Work item | Would you output the whole of the data exactly?

+++

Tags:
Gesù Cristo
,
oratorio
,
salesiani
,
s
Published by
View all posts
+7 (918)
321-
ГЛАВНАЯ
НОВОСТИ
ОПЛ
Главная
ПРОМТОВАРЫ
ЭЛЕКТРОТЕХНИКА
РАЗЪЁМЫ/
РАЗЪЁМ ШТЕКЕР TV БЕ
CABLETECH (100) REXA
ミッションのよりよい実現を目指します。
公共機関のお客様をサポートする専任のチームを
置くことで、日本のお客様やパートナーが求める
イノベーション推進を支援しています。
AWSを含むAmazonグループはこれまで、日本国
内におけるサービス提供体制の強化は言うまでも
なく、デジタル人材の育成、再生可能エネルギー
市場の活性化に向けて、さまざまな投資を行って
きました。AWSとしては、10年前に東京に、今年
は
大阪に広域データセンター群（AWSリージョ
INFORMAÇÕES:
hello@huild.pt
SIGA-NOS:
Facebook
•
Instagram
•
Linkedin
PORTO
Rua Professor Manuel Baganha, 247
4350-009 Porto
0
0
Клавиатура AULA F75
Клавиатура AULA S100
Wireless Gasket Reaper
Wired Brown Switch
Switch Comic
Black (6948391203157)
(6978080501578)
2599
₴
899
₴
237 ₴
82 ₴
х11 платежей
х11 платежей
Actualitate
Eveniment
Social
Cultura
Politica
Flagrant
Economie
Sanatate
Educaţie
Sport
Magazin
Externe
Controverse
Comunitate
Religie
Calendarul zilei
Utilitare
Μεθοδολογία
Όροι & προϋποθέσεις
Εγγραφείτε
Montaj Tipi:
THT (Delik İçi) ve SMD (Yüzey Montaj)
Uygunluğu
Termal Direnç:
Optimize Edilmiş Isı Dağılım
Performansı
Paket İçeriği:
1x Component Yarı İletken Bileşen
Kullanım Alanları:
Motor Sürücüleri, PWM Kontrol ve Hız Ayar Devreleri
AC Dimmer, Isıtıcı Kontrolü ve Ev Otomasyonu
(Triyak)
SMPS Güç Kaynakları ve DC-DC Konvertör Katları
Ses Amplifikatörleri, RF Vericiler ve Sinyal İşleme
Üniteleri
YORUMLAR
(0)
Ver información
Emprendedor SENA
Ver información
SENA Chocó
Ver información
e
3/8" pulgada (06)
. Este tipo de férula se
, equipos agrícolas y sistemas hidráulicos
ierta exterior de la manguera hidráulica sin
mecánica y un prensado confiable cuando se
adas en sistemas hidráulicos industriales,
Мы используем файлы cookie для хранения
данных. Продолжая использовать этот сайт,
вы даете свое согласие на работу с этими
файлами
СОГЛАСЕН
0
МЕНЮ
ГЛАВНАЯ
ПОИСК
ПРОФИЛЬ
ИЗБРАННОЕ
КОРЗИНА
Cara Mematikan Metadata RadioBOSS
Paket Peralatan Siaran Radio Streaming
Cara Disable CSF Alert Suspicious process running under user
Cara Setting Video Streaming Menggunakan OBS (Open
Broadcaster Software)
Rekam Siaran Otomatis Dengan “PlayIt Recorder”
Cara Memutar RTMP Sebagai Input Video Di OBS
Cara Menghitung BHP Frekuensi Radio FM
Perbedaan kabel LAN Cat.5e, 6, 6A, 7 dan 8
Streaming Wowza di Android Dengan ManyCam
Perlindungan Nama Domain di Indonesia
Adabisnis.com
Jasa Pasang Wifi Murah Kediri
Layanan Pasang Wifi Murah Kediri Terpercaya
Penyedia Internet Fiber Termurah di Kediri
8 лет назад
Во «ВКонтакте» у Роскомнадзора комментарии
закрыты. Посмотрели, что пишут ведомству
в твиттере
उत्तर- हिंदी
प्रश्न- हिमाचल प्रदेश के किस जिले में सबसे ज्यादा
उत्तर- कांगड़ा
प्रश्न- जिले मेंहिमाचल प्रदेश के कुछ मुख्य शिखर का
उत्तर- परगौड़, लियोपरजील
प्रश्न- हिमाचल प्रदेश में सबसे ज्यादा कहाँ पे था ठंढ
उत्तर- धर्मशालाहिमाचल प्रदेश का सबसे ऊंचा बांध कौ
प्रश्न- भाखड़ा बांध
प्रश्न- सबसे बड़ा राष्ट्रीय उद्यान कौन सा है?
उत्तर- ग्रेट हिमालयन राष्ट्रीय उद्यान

+++

Written answer |
Tags:
Gesù Cristo
,
oratorio
,
salesiani
,
s
Published by
View all posts
+7 (918)
321-
ГЛАВНАЯ
НОВОСТИ
ОПЛ
Главная
ПРОМТОВАРЫ
ЭЛЕКТРОТЕХНИКА
РАЗЪЁМЫ/
РАЗЪЁМ ШТЕКЕР TV БЕ
CABLETECH (100) REXA
ミッションのよりよい実現を目指します。
公共機関のお客様をサポートする専任のチームを
置くことで、日本のお客様やパートナーが求める
イノベーション推進を支援しています。
AWSを含むAmazonグループはこれまで、日本国
内におけるサービス提供体制の強化は言うまでも
なく、デジタル人材の育成、再生可能エネルギー
市場の活性化に向けて、さまざまな投資を行って
きました。AWSとしては、10年前に東京に、今年
は
大阪に広域データセンター群（AWSリージョ
INFORMAÇÕES:
hello@huild.pt
SIGA-NOS:
Facebook
•
Instagram
•
Linkedin
PORTO
Rua Professor Manuel Baganha, 247
4350-009 Porto
0
0
Клавиатура AULA F75
Клавиатура AULA S100
Wireless Gasket Reaper
Wired Brown Switch
Switch Comic
Black (6948391203157)
(6978080501578)
2599
₴
899
₴
237 ₴
82 ₴
х11 платежей
х11 платежей
Actualitate
Eveniment
Social
Cultura
Politica
Flagrant
Economie
Sanatate
Educaţie
Sport
Magazin
Externe
Controverse
Comunitate
Religie
Calendarul zilei
Utilitare
Μεθοδολογία
Όροι & προϋποθέσεις
Εγγραφείτε
Montaj Tipi:
THT (Delik İçi) ve SMD (Yüzey Montaj)
Uygunluğu
Termal Direnç:
Optimize Edilmiş Isı Dağılım
Performansı
Paket İçeriği:
1x Component Yarı İletken Bileşen
Kullanım Alanları:
Motor Sürücüleri, PWM Kontrol ve Hız Ayar Devreleri
AC Dimmer, Isıtıcı Kontrolü ve Ev Otomasyonu
(Triyak)
SMPS Güç Kaynakları ve DC-DC Konvertör Katları
Ses Amplifikatörleri, RF Vericiler ve Sinyal İşleme
Üniteleri
YORUMLAR
(0)
Ver información
Emprendedor SENA
Ver información
SENA Chocó
Ver información
e
3/8" pulgada (06)
. Este tipo de férula se
, equipos agrícolas y sistemas hidráulicos
ierta exterior de la manguera hidráulica sin
mecánica y un prensado confiable cuando se
adas en sistemas hidráulicos industriales,
Мы используем файлы cookie для хранения
данных. Продолжая использовать этот сайт,
вы даете свое согласие на работу с этими
файлами
СОГЛАСЕН
0
МЕНЮ
ГЛАВНАЯ
ПОИСК
ПРОФИЛЬ
ИЗБРАННОЕ
КОРЗИНА
Cara Mematikan Metadata RadioBOSS
Paket Peralatan Siaran Radio Streaming
Cara Disable CSF Alert Suspicious process running under user
Cara Setting Video Streaming Menggunakan OBS (Open
Broadcaster Software)
Rekam Siaran Otomatis Dengan “PlayIt Recorder”
Cara Memutar RTMP Sebagai Input Video Di OBS
Cara Menghitung BHP Frekuensi Radio FM
Perbedaan kabel LAN Cat.5e, 6, 6A, 7 dan 8
Streaming Wowza di Android Dengan ManyCam
Perlindungan Nama Domain di Indonesia
Adabisnis.com
Jasa Pasang Wifi Murah Kediri
Layanan Pasang Wifi Murah Kediri Terpercaya
Penyedia Internet Fiber Termurah di Kediri
8 лет назад
Во «ВКонтакте» у Роскомнадзора комментарии
закрыты. Посмотрели, что пишут ведомству
в твиттере
उत्तर- हिंदी
प्रश्न- हिमाचल प्रदेश के किस जिले में सबसे ज्यादा
उत्तर- कांगड़ा
प्रश्न- जिले मेंहिमाचल प्रदेश के कुछ मुख्य शिखर का
उत्तर- परगौड़, लियोपरजील
प्रश्न- हिमाचल प्रदेश में सबसे ज्यादा कहाँ पे था ठंढ
उत्तर- धर्मशालाहिमाचल प्रदेश का सबसे ऊंचा बांध कौ
प्रश्न- भाखड़ा बांध
प्रश्न- सबसे बड़ा राष्ट्रीय उद्यान कौन सा है?
उत्तर- ग्रेट हिमालयन राष्ट्रीय उद्यान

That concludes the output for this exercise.